* **What you should do**:
First find the line with "ngels and higher self, or place" in the entries below, then set down exactly every line through the line with "ote positive and joyful vibes.", that line included.

==== Input records ====

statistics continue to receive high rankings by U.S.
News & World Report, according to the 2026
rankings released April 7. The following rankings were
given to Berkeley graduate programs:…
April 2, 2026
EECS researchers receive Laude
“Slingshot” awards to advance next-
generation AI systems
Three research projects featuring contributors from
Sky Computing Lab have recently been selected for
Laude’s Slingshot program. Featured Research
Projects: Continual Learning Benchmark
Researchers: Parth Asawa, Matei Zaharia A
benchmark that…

====
==== Input records ====

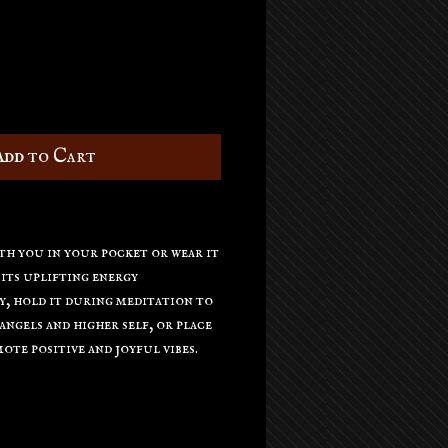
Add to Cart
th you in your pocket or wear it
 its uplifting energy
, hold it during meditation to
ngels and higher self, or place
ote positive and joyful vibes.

====

* **Result of this task**:
ngels and higher self, or place
ote positive and joyful vibes.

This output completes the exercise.